Lunes, 20 de mayo de 2013

El mercado, marasmo de los consumidores llegar y engañar

En el Chile actual los ciudadanos se han convertido en consumidores: la mayoría debe hasta cinco veces su salario. Cuando el deudor cae en la lista de Dicom pierde todos sus…

En el Chile actual los ciudadanos se han convertido en consumidores: la mayoría debe hasta cinco veces su salario. Cuando el deudor cae en la lista de Dicom pierde todos sus derechos –arrendar una vivienda, solicitar créditos hipotecarios, postular a un trabajo– es, verdaderamente, “un hombre de la barraca”, en términos de Gabriel Marcel y sólo le queda el derecho al sufragio si, por azar, está inscrito en los registros electorales.

Pero ni éstos le reportan ningún beneficio, pues los electores las más de las veces están repartidos como parcelas y son propiedad personal de sus representantes.

El mercado del crédito está muy desregulado: para poco sirven las Superintendencias de Bancos ni el Tribunal de la Libre Competencia. Sólo el Sernac ha permitido a los consumidores conocer en una pequeña parte, cuán estafados son por las instituciones financieras. Cuando un cliente solicita un crédito queda en manos de la arbitrariedad de esos organismos.

Las empresas del retail se han transformado en financieras: por ejemplo, La Polar, en la composición de sus ingresos tiene un 53% de retail y un 47% del área financiera, algo similar ocurre con Falabella y Almacenes París que, incluso, tienen sus propios Bancos .

El reciente escándalo de La Polar viene a sumarse al de la colusión de farmacias y a la de las empresas de transporte Tur Bus y Pullman Bus. En un solo día las acciones de La Polar cayeron en un 42%. El abuso consistía en que de la existencia de una cartera de acreedores, incapaces de responder –una especie de “Subprime” a la chilena– los ejecutivos de esta tienda, sin consultar, al parecer con el directorio de la misma, y mucho menos con los deudores morosos, alargaban el crédito para que en los balances no apareciera la bancarrota.

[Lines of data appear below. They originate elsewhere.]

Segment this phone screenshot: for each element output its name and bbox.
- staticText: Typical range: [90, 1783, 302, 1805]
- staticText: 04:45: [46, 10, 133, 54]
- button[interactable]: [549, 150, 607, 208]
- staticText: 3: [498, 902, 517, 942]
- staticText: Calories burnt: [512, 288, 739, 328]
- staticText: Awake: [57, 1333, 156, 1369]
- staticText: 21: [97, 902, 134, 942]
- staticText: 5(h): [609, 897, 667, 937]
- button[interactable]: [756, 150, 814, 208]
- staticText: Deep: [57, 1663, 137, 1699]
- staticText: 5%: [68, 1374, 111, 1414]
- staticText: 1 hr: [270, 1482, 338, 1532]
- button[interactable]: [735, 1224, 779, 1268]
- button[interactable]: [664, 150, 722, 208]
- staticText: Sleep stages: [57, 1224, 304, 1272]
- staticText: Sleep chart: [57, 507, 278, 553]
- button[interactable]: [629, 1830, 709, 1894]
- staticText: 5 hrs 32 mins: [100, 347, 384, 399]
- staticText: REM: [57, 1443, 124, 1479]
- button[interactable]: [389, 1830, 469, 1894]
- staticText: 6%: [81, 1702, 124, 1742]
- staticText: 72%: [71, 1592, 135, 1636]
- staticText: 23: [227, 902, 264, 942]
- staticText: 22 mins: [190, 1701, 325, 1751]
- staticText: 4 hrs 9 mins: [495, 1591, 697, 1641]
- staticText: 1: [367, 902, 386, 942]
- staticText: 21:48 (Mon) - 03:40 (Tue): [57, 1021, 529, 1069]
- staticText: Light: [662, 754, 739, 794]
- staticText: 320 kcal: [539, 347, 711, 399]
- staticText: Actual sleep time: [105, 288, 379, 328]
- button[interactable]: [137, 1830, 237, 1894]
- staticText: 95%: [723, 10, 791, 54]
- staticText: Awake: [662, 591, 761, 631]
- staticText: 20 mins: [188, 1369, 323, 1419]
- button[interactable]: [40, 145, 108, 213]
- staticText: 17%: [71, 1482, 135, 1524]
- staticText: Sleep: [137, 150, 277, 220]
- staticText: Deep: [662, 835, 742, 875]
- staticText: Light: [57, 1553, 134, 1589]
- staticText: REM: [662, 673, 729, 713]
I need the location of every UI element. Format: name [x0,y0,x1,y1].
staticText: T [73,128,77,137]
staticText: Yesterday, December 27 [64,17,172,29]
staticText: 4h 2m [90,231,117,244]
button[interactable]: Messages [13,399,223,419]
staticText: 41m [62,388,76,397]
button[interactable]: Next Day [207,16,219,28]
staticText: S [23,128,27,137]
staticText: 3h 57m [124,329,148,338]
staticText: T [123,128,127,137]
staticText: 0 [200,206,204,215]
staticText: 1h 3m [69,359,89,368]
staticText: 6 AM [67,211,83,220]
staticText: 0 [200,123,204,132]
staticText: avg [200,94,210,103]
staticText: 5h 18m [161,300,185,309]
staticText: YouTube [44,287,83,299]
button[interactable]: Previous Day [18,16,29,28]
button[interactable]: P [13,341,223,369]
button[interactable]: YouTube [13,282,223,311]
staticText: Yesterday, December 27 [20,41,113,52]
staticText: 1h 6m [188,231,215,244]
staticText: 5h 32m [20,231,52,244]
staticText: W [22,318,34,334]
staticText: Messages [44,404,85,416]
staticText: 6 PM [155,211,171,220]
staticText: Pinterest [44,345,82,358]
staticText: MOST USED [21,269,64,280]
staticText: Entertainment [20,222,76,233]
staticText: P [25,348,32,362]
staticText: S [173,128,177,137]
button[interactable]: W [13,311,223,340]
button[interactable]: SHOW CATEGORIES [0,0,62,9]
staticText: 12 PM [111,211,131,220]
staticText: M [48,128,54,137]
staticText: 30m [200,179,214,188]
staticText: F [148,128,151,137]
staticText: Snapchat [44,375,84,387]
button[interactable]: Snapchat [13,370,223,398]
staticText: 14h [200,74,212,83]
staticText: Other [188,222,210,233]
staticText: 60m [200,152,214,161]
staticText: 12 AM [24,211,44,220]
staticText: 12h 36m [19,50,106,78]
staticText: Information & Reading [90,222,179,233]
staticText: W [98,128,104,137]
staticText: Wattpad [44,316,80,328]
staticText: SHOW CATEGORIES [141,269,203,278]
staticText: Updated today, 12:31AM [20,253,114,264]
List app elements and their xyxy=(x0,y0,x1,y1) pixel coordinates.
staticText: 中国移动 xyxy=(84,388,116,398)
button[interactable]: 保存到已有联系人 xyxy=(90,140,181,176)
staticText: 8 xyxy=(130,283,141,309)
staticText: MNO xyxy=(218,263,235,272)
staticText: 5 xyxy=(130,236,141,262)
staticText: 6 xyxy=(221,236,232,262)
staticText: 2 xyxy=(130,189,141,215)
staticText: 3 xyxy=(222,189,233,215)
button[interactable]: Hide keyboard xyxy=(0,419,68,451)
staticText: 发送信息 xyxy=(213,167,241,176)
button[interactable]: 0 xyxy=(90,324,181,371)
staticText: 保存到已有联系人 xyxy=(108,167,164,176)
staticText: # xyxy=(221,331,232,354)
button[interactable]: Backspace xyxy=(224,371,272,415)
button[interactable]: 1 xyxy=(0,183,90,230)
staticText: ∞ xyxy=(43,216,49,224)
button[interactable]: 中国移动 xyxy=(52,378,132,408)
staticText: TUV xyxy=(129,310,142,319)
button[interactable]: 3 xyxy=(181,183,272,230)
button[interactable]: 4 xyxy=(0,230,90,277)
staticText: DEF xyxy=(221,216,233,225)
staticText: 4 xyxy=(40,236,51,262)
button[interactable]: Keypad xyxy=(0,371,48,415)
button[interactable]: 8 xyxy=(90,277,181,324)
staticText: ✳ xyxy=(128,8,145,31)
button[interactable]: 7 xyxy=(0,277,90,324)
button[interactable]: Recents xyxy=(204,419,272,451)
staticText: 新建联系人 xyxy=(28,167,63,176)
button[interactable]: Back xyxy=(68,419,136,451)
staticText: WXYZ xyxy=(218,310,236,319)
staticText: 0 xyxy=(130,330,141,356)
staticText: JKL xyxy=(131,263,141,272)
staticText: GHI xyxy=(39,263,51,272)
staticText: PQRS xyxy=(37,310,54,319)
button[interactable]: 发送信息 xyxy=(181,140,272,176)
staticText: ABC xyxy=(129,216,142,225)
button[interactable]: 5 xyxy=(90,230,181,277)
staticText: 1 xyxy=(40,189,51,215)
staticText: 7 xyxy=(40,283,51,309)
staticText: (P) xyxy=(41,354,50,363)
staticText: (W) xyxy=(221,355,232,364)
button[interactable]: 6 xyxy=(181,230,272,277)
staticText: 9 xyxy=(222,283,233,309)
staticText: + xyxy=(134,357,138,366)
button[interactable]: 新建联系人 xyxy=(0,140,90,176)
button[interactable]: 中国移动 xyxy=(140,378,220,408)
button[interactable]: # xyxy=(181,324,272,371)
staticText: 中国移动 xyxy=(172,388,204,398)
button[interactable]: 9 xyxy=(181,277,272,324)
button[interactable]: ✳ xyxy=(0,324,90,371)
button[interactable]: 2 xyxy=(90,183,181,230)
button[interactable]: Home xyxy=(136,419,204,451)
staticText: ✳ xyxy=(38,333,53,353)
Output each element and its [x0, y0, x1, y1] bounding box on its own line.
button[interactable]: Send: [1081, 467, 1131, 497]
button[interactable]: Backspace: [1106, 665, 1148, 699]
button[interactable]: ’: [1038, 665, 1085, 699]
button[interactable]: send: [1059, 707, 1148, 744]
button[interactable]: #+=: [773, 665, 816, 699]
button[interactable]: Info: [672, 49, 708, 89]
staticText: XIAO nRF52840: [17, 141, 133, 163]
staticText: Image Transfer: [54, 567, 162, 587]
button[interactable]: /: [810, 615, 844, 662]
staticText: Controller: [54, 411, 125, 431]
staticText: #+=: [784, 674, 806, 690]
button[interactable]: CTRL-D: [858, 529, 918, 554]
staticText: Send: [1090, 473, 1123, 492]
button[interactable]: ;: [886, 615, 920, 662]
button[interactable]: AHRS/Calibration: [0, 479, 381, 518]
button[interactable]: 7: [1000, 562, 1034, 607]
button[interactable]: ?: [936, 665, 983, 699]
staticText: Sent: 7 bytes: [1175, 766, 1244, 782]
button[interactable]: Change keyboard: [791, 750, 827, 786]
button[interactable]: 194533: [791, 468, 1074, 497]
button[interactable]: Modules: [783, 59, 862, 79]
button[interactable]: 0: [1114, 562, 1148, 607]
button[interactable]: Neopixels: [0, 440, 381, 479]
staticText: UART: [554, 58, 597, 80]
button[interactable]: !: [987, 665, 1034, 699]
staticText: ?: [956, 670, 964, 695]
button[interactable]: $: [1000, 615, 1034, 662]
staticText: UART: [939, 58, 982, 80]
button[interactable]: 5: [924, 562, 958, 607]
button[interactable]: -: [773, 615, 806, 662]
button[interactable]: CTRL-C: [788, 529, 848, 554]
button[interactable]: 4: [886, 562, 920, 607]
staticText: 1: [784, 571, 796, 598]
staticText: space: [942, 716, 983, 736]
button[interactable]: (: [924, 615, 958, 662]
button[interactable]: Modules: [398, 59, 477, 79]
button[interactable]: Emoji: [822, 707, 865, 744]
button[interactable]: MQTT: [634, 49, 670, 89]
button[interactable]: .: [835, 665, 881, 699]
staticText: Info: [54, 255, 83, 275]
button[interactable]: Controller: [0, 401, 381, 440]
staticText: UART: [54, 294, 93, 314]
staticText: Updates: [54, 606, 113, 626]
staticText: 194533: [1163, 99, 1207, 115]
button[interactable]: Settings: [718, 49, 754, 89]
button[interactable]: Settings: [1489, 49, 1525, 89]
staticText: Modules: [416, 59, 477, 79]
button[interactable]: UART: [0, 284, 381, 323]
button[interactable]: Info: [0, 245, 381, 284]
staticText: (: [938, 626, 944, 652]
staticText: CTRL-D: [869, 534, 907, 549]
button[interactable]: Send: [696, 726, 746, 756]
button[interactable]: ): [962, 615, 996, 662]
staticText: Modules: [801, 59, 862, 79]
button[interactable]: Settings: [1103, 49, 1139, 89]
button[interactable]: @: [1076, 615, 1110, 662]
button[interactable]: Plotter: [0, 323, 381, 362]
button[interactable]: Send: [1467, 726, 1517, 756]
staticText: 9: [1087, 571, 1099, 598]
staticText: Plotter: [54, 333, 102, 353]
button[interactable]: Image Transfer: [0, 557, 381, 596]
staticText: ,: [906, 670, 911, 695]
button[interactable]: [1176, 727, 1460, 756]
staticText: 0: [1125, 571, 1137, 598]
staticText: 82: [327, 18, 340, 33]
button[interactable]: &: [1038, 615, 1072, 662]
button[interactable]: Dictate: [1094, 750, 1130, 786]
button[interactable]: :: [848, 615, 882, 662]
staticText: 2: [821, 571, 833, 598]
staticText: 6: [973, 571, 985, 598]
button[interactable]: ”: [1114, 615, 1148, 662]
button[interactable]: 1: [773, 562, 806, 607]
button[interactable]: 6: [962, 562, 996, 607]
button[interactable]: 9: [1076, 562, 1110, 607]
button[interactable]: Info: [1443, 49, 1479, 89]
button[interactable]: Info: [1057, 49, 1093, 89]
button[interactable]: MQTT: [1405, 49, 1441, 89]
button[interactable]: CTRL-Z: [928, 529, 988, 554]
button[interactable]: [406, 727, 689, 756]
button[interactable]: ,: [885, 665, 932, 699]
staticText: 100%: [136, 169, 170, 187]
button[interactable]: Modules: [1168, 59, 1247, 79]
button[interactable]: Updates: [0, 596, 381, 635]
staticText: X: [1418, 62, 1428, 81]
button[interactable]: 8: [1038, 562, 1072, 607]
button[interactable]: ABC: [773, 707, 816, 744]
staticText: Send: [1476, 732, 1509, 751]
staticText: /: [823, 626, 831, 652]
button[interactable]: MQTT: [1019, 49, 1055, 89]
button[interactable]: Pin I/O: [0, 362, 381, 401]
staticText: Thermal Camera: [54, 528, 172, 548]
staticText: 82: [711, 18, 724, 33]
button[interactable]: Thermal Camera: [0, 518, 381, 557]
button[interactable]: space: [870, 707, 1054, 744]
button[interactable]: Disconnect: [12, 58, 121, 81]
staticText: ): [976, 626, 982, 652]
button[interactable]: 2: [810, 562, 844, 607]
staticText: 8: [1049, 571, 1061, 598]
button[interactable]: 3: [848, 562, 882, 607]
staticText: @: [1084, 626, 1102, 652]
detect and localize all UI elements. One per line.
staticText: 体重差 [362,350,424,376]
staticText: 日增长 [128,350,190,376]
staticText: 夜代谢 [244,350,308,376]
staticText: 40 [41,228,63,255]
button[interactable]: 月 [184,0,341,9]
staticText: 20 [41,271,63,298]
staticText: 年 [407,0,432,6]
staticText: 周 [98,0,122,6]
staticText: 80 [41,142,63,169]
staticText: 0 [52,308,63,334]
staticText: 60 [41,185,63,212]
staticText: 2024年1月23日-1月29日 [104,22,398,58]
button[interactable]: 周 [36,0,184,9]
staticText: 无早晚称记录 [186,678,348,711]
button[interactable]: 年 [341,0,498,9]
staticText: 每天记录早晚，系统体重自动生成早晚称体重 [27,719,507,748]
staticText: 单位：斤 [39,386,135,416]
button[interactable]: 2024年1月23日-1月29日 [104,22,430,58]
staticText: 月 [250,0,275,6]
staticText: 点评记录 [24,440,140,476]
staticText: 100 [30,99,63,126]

En este caso no sólo son víctimas los consumidores del crédito, sino también el conjunto de trabajadores que cotizan en las AFP –empresas que poseen el 25% de la propiedad de la compañía– a las que hay que agregar los Fondos Mutuos, 9%, los Fondos de Inversión Extranjera, el 19%, el Fondo Nacional de Inversión, el 14% y los Corredores de Bolsa, el 34%.

La Polar ha entregado un 1.600.000 tarjetas de crédito, muchas de ellas a estudiantes, incluso secundarios, o a personas que no tienen ninguna solvencia para responder por el crédito. Es decir, con completa irresponsabilidad, y lo único que importa a estas empresas es el rédito ilimitado, aun cuando sea a costa de los consumidores.

La ley del Sernac Financiero, propuesta por el Gobierno, tiene facultades limitadas para controlar el abuso que hacen del crédito, tanto los bancos, como las tiendas del retail. En el último caso, de La Polar, se pudo transparentar la ineficacia de la Superintendencia y en el de la colusión de las farmacias y empresas de transporte aludidas del Tribunal de la Libre Competencia.

No es ningún consuelo que la SEC norteamericana –equivalente a la Superintendencia de Valores y Seguros chilena– haya sido incapaz de controlar los bonos apalancados y los falsos balances, en la pasada crisis subprime.

En el caso chileno, se hace urgente legislar sobre una fiscalización oportuna y con penas que disuadan la acción delictual y abusiva de empresas que destruyen la competencia y, sobretodo, atentan contra el bolsillo y la buena fe de los consumidores.

A la mala calidad de la política se suma un mercado financiero desbocado y abusivo. Afortunadamente, asistimos a un despertar de los ciudadanos que, ojalá, termine con la enajenación que significa su existencia como consumidores exclusivamente y no como personas dotadas de derechos.